Being able to parse files and have their differences stored in static, semi-agnostic format allows for some interesting usages:

  • search for specific changes, like which class methods have had their typehint changed (e.g. xpath //class/function/function-param/defn-attr[@id="typehint" and @diff="changed" and @value="Psr\Log\LoggerInterface"])
  • combine search results with other automated tools for updating impacted application code or explicitly requiring reviews for changes breaking compatibility standards
  • generating lists about new interfaces/classes, dropped definitions, newly limited scopes
  • when using test naming conventions, specifically test and verify the code’s tests are run
  • instead of simple “lines of code” stats, also track classes/methods/functions
  • writing post-commit rules based on definition searches (e.g. email a maintainer whenever a critical class is touched)
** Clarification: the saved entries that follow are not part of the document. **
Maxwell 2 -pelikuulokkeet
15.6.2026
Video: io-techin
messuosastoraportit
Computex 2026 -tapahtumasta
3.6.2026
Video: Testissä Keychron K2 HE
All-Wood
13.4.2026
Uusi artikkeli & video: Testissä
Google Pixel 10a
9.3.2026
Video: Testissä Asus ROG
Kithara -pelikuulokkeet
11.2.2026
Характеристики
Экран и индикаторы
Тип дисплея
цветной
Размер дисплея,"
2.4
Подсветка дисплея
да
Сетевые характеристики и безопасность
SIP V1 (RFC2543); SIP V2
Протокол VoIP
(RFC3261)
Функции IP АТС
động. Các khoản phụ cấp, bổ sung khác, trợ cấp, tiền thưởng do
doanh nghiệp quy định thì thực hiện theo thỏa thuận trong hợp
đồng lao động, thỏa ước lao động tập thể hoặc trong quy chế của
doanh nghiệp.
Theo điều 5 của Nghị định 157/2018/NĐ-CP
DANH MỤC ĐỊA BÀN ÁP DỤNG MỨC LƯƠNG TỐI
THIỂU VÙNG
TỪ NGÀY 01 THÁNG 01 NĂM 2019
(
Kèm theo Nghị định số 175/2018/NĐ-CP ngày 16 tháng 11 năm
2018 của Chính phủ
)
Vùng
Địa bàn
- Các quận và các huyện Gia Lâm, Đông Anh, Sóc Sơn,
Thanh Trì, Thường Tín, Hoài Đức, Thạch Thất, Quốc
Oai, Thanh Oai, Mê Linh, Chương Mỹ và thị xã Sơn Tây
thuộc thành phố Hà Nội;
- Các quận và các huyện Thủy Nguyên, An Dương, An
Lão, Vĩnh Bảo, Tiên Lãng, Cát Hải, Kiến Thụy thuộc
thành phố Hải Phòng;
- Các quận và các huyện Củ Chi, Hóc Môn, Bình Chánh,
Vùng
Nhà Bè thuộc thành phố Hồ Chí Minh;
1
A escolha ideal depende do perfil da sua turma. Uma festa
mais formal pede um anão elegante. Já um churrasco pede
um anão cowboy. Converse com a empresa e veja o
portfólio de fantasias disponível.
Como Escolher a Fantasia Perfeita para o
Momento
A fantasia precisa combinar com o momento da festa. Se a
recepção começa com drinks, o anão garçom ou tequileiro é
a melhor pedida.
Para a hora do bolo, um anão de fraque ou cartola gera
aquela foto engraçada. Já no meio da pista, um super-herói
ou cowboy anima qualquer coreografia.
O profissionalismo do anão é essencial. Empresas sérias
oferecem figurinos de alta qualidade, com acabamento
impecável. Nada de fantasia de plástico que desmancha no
Since the analysis and the serialized, static representation are distinct steps, this also allows for custom, application-specific analysis information like:

  • in aspect-oriented code, analyzing @Aspects(...) and including them in reports
  • tying code-linting tool results to flag specific methods/properties that have issues
  • additional flags to monitor if function logic changed vs formatting/comments (even if the API is unchanged)
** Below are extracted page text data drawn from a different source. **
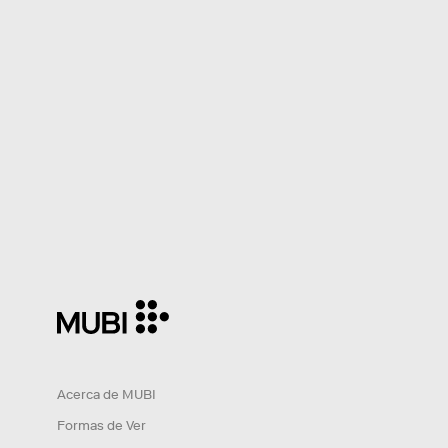
Acerca de MUBI
Formas de Ver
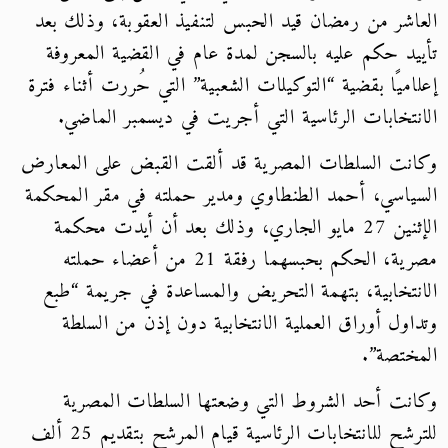
العاشر من رمضان قيد الحبس لتنفيذ العقوبة، وذلك بعد
تأييد حكم عليه بالسجن لمدة عام في القضية المعروفة
إعلاميًا بقضية “التوكيلات الشعبية” التي حُررت أثناء فترة
الانتخابات الرئاسية التي أجريت في ديسمبر الماضي.
وكانت السلطات المصرية قد ألقت القبض على المعارض
السياسي، أحمد الطنطاوي ومدير حملته في مقر المحكمة
الإثنين 27 مايو الجاري، وذلك بعد أن أيدت محكمة
مصرية، الحكم بحبسهما رفقة 21 من أعضاء حملته
الانتخابية، بتهمة التحريض والمساعدة في جريمة “طبع
وتداول أوراق العملية الانتخابية دون إذن من السلطة
المختصة”.
وكانت أحد الشروط التي وضعتها السلطات المصرية
للترشح للانتخابات الرئاسية قيام المرشح بتقديم 25 ألف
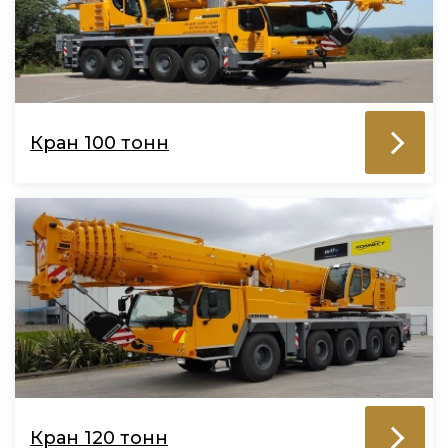
Кран 100 тонн
Кран 120 тонн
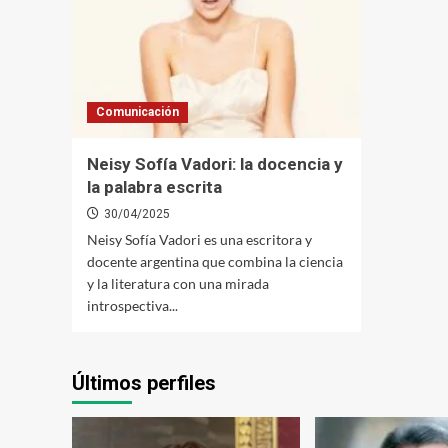
Comunicación
Neisy Sofía Vadori: la docencia y
la palabra escrita
30/04/2025
Neisy Sofía Vadori es una escritora y
docente argentina que combina la ciencia
y la literatura con una mirada
introspectiva...
Últimos perfiles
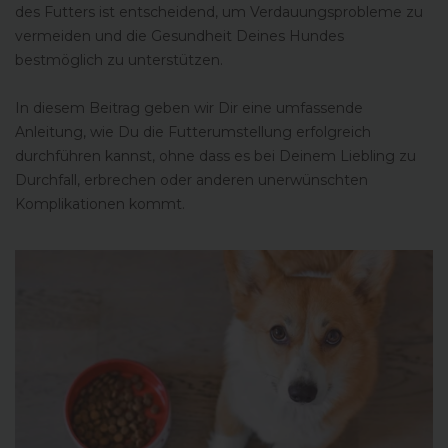
des Futters ist entscheidend, um Verdauungsprobleme zu
vermeiden und die Gesundheit Deines Hundes
bestmöglich zu unterstützen.
In diesem Beitrag geben wir Dir eine umfassende
Anleitung, wie Du die Futterumstellung erfolgreich
durchführen kannst, ohne dass es bei Deinem Liebling zu
Durchfall, erbrechen oder anderen unerwünschten
Komplikationen kommt.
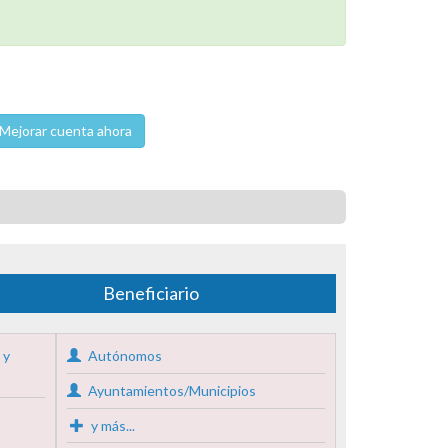
Mejorar cuenta ahora
Beneficiario
 y
Autónomos
Ayuntamientos/Municipios
y más...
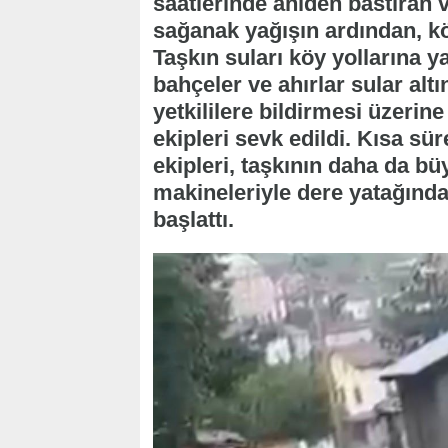
saatlerinde aniden bastıran v
sağanak yağışın ardından, kö
Taşkın suları köy yollarına ya
bahçeler ve ahırlar sular alt
yetkililere bildirmesi üzerin
ekipleri sevk edildi. Kısa sür
ekipleri, taşkının daha da b
makineleriyle dere yatağında
başlattı.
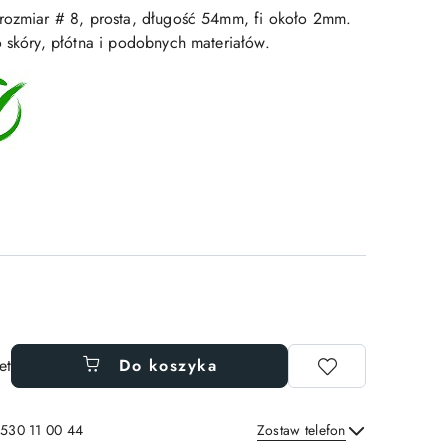
rozmiar # 8, prosta, długość 54mm, fi około 2mm.
o skóry, płótna i podobnych materiałów.
et
Do koszyka
 530 11 00 44
Zostaw telefon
And unlike some of the other tools I ran into, the static representation is not itself inherently readable; it needs a stylesheet to make it human-friendly. This makes the results potentially reusable for multiple different reports.

Summary

I’ve published this work-in-progress code to dpb587/diff-defn.php in case you want to try it out with your own PHP repositories. It’s certainly not a replacement of reading changelogs and understanding what upstream changes are being made, but I have found it interesting and helpful to identifying breaking changes.